Source records
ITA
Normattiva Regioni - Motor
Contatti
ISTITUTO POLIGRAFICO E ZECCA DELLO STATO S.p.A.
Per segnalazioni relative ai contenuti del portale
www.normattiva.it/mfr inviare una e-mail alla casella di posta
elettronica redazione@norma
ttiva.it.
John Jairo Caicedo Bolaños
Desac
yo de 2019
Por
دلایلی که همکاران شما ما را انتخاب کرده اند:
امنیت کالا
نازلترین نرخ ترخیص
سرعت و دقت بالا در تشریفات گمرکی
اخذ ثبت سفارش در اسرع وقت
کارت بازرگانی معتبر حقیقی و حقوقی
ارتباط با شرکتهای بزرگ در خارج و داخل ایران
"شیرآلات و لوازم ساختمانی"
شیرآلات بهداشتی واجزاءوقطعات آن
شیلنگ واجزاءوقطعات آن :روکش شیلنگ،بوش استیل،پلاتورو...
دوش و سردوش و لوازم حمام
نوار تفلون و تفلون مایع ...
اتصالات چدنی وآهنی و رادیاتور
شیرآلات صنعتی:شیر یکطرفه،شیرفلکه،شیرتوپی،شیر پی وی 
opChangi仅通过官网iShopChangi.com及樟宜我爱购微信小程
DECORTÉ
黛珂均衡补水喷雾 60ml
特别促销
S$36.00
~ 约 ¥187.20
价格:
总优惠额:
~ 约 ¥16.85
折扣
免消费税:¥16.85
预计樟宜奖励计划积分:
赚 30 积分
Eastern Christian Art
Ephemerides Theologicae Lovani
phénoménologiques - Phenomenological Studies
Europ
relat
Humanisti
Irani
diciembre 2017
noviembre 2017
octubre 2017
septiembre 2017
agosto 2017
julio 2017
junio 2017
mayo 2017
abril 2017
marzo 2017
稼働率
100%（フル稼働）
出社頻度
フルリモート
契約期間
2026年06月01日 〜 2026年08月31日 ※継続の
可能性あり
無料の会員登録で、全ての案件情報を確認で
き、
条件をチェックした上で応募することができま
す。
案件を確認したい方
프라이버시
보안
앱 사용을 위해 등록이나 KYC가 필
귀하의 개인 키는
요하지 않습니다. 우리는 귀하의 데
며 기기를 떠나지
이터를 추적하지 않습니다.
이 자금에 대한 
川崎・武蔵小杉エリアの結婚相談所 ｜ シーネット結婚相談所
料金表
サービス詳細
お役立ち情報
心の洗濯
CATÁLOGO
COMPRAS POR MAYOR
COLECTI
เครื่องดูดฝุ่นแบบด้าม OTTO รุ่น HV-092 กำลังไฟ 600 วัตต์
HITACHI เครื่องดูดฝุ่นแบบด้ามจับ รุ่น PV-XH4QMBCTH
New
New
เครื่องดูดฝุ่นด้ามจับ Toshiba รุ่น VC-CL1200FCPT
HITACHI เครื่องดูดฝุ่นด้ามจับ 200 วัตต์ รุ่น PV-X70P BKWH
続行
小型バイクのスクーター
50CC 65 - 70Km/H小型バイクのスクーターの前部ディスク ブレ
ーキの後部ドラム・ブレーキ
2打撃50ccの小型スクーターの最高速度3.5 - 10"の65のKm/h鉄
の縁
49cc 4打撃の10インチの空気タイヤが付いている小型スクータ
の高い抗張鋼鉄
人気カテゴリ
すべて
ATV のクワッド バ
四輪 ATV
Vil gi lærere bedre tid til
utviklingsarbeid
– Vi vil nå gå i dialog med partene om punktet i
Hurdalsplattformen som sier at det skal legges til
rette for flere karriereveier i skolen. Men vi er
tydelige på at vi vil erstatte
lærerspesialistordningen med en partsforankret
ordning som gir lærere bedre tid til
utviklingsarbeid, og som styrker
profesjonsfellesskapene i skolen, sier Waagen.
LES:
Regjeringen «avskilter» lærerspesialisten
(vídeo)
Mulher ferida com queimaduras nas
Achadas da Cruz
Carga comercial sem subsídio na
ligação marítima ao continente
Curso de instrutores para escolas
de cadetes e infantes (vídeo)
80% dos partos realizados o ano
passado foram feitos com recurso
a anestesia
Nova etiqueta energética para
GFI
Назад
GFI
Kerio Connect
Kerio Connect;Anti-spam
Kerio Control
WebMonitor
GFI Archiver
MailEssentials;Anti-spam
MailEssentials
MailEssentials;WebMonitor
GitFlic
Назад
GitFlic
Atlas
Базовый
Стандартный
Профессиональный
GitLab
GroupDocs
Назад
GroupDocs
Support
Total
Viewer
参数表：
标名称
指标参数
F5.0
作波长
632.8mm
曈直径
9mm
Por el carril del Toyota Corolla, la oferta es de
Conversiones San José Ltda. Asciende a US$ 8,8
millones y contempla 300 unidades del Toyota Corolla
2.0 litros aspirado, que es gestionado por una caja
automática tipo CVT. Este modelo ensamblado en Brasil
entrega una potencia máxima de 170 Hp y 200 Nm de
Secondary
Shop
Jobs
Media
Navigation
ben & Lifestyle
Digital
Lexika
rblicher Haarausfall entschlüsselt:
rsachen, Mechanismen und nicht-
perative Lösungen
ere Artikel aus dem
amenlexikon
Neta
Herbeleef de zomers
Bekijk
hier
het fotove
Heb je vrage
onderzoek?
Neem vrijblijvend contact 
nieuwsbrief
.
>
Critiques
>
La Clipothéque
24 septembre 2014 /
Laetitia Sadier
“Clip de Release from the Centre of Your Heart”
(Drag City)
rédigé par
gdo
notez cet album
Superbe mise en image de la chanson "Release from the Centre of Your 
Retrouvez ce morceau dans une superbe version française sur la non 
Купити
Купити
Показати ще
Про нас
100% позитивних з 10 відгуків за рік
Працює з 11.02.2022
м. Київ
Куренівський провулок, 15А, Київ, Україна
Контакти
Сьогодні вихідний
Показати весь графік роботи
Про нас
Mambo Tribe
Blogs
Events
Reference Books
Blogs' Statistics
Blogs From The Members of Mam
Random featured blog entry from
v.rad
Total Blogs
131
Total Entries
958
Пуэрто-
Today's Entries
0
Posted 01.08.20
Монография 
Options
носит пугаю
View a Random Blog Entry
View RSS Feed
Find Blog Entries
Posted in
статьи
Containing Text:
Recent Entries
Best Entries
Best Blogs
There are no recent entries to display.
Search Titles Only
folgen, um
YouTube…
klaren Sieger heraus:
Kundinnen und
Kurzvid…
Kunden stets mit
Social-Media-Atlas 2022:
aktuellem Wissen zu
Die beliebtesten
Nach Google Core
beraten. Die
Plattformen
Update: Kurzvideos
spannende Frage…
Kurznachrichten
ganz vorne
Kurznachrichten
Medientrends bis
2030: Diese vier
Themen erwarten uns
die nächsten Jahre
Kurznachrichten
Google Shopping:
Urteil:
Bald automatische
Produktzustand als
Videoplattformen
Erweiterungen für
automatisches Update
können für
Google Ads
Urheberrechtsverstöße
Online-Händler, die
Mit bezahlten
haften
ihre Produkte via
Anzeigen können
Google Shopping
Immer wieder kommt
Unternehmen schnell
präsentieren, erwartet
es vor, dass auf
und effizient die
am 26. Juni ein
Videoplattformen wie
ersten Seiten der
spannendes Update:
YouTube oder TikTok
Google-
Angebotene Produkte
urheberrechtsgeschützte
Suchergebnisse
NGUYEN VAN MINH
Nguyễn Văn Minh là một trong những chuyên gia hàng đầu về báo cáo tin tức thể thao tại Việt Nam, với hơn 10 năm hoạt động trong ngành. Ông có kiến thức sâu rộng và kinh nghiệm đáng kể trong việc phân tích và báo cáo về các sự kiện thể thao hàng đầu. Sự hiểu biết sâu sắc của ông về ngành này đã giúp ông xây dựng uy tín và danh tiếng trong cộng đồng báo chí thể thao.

Your goal
Wherever a line in the listing contains the word "واجزاءوقطعات", copy that line out.

Completed task
شیرآلات بهداشتی واجزاءوقطعات آن
شیلنگ واجزاءوقطعات آن :روکش شیلنگ،بوش استیل،پلاتورو...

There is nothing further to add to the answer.